» **TASK**
Given the listing that follows, report all lines in which the string "people" occurs.

» **TASK DATA**
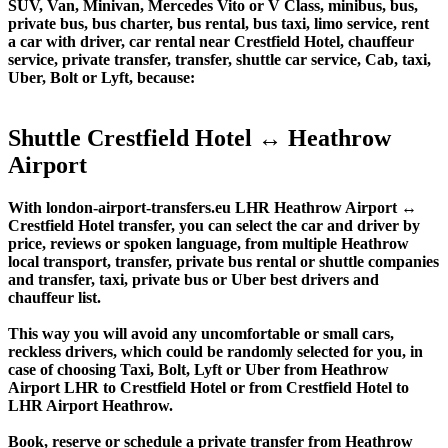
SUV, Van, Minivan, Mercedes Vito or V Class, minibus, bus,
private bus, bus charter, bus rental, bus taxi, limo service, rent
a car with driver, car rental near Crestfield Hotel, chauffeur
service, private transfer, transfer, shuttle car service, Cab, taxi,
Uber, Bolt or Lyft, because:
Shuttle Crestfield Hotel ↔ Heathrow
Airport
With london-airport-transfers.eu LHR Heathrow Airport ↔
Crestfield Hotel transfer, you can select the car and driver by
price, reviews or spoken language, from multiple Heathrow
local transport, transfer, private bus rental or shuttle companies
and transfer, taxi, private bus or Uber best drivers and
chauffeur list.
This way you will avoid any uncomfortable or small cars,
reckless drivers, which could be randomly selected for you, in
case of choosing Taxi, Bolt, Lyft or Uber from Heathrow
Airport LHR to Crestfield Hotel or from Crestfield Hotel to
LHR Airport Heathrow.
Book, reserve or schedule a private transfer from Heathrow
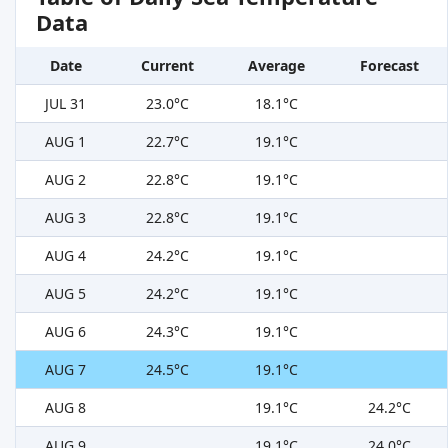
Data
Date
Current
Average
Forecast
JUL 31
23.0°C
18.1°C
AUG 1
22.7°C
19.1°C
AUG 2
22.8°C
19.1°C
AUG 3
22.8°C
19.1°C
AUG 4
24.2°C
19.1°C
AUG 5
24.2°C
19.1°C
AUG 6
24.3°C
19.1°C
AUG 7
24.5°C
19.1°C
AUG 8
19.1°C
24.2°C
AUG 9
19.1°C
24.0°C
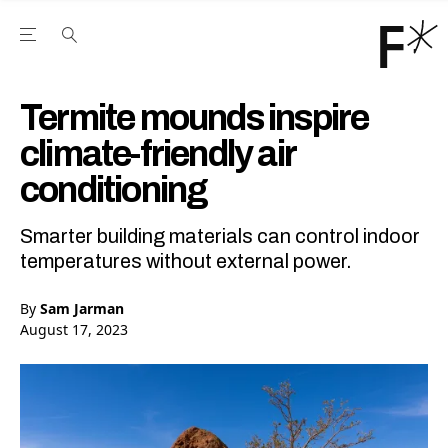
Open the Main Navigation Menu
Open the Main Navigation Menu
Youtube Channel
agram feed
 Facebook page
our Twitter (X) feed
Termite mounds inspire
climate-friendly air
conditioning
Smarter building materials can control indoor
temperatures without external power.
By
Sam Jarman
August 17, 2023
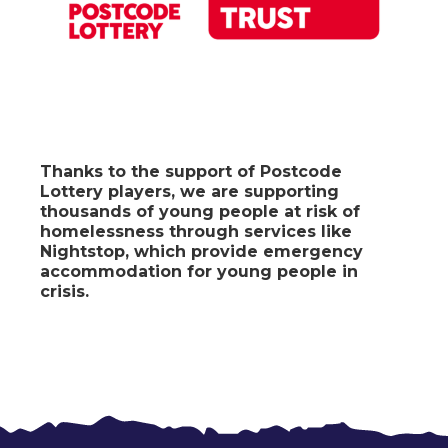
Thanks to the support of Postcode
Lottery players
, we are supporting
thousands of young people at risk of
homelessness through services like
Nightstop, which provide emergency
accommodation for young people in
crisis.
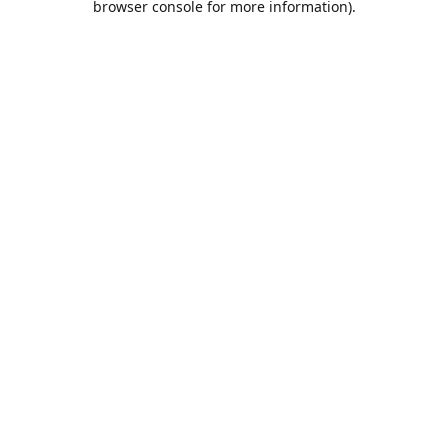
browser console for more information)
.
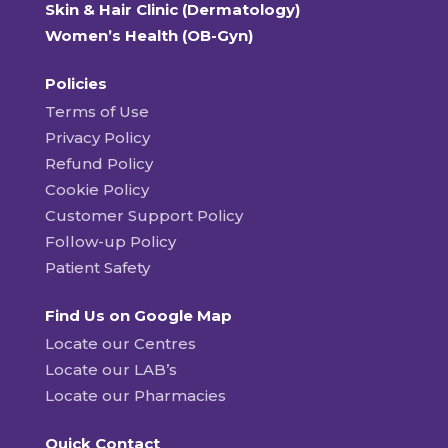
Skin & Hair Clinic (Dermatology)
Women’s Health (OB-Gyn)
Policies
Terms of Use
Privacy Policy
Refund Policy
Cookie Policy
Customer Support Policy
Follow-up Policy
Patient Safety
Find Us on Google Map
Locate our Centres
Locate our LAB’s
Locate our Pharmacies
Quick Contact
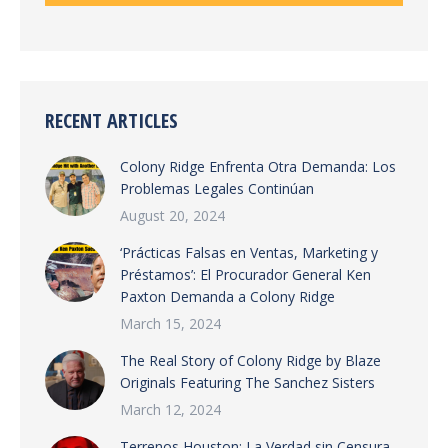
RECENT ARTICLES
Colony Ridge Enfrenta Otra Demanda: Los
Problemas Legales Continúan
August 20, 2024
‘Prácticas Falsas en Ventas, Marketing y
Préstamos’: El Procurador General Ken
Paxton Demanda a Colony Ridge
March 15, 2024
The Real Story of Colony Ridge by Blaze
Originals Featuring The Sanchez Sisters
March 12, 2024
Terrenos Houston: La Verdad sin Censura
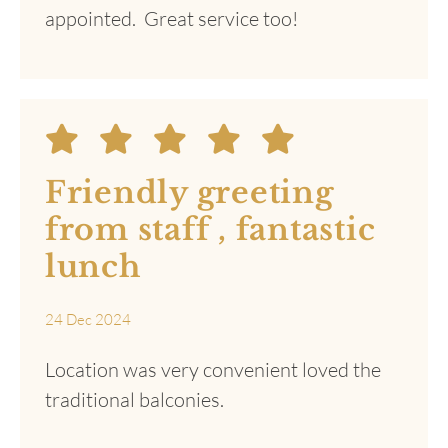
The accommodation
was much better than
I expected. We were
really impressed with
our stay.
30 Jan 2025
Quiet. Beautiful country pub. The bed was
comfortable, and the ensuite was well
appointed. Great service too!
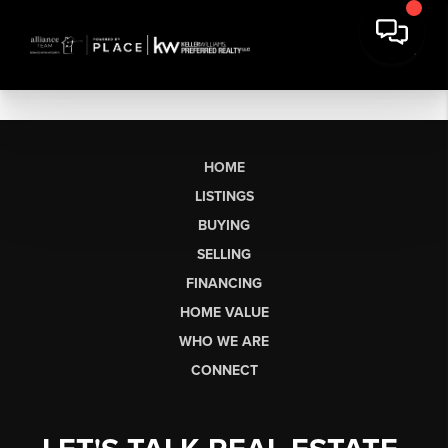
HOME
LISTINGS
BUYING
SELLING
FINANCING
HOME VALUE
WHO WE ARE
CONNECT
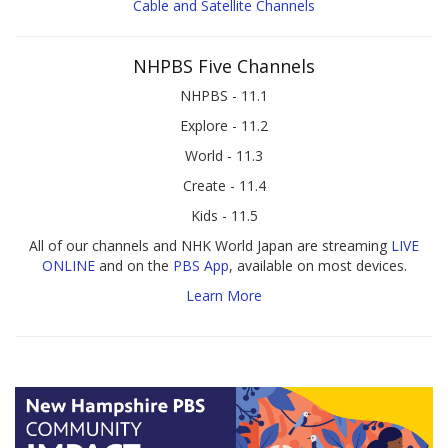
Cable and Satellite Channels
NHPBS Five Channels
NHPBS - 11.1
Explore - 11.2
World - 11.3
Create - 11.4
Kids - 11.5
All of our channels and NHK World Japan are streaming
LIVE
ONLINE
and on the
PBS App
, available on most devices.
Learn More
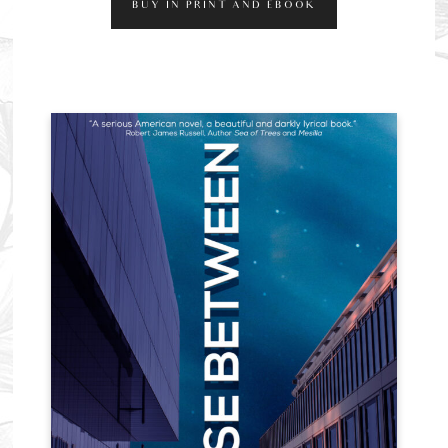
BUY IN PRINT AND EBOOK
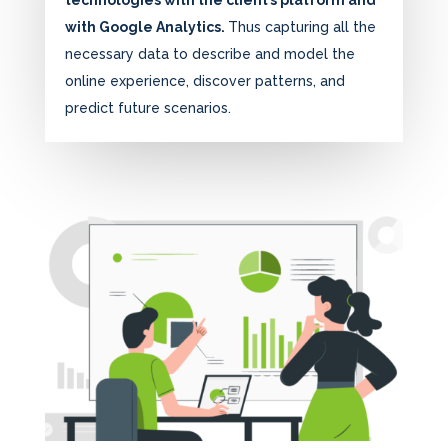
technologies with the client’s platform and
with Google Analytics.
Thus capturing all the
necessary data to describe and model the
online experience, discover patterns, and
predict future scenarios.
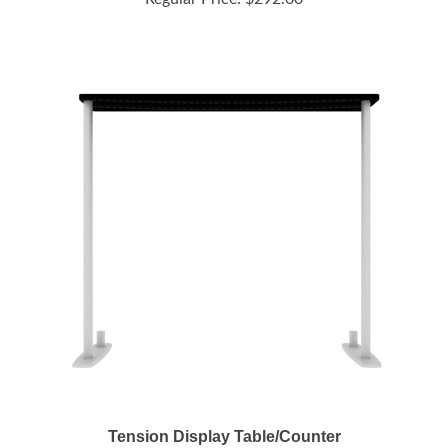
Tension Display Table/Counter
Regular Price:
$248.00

* * *

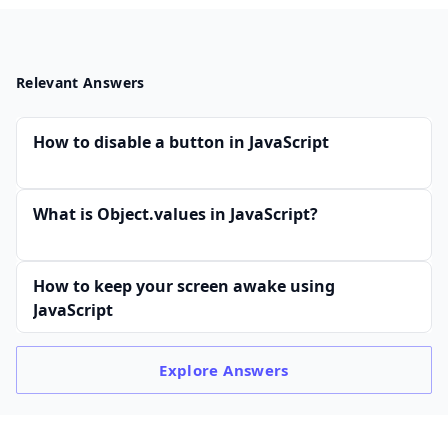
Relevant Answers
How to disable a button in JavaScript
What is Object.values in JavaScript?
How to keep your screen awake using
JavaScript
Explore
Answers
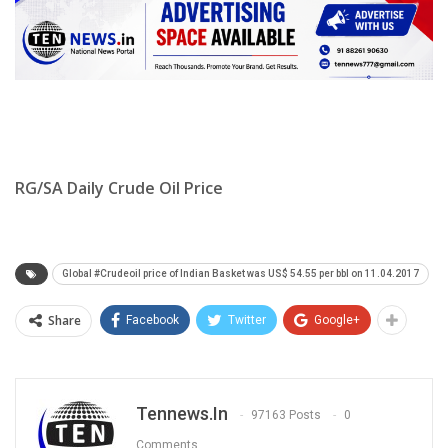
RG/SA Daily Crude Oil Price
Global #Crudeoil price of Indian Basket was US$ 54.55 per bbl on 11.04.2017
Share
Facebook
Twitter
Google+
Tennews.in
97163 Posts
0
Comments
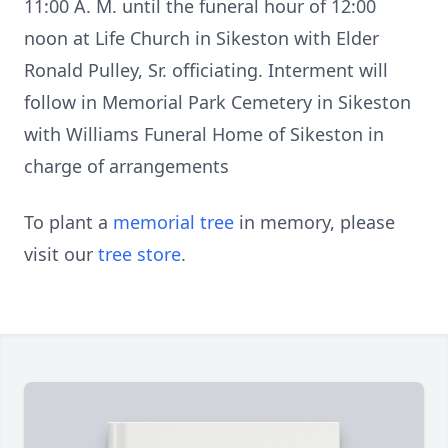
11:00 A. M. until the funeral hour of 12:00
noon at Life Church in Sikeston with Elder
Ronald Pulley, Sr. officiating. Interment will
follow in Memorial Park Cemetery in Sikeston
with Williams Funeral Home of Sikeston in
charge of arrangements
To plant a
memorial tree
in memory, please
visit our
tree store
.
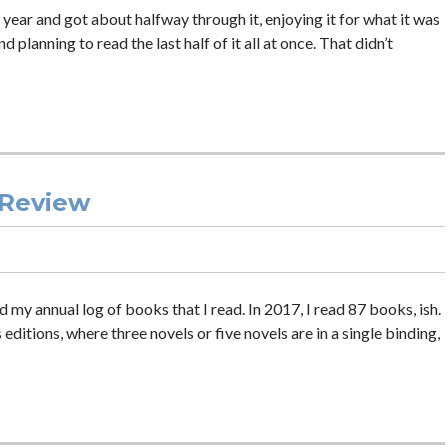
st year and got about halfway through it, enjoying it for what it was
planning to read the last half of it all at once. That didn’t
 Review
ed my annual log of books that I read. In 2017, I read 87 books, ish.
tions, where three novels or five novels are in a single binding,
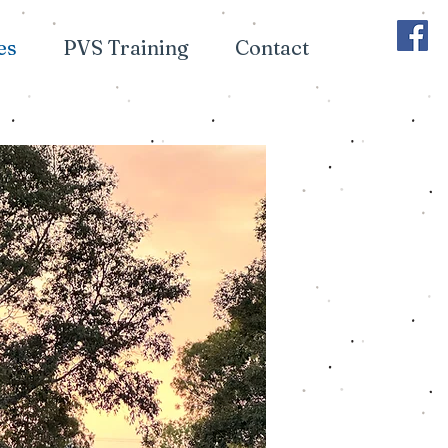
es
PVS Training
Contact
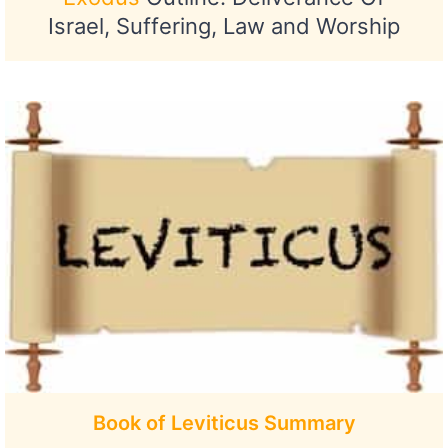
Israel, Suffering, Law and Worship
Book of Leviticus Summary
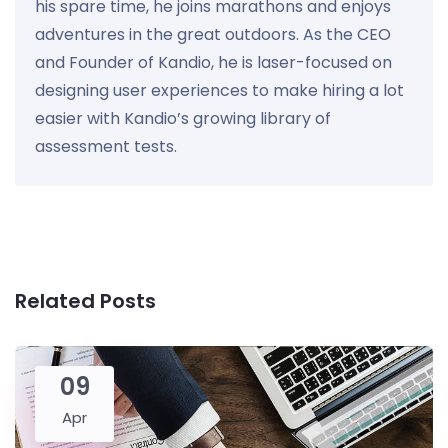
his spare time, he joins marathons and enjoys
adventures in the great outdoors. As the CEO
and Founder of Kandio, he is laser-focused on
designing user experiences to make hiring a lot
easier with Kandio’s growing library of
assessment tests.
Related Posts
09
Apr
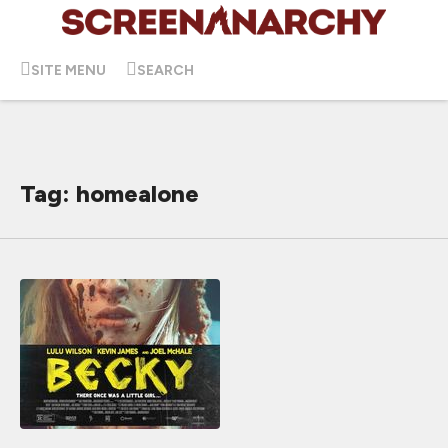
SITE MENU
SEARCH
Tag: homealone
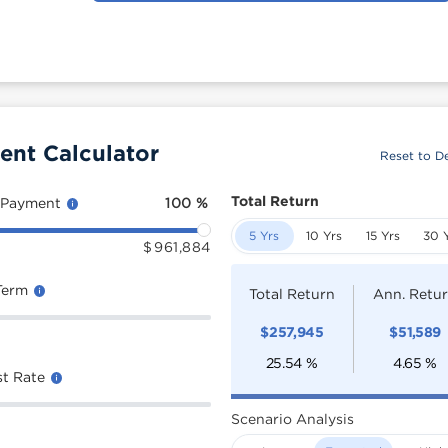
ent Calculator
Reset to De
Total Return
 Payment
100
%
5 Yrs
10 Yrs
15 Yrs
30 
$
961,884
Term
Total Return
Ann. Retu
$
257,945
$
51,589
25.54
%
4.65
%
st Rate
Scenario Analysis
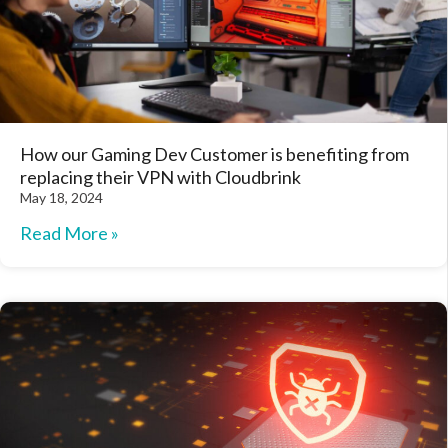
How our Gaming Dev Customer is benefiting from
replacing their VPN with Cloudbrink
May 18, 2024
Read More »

==

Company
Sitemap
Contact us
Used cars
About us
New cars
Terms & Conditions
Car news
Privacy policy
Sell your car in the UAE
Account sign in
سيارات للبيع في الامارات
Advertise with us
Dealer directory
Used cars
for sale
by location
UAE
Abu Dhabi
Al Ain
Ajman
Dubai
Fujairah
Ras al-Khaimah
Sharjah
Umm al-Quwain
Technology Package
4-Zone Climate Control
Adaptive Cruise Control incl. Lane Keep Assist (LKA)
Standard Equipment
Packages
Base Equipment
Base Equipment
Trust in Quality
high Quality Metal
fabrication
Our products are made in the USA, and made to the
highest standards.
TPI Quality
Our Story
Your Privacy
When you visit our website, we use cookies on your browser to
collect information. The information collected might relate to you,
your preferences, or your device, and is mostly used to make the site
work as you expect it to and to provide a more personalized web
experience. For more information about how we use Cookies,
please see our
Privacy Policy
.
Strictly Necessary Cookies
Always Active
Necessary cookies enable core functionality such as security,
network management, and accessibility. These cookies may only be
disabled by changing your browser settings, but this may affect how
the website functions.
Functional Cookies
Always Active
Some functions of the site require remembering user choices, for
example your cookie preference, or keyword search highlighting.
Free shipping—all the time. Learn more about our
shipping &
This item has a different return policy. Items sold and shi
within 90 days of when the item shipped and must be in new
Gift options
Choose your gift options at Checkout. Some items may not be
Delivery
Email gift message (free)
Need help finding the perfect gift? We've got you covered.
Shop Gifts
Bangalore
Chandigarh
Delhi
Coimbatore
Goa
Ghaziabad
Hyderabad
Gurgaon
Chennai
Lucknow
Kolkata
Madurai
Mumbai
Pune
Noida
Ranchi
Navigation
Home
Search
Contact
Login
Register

» **YOUR RESPONSE**
thousands of young people at risk of
accommodation for young people in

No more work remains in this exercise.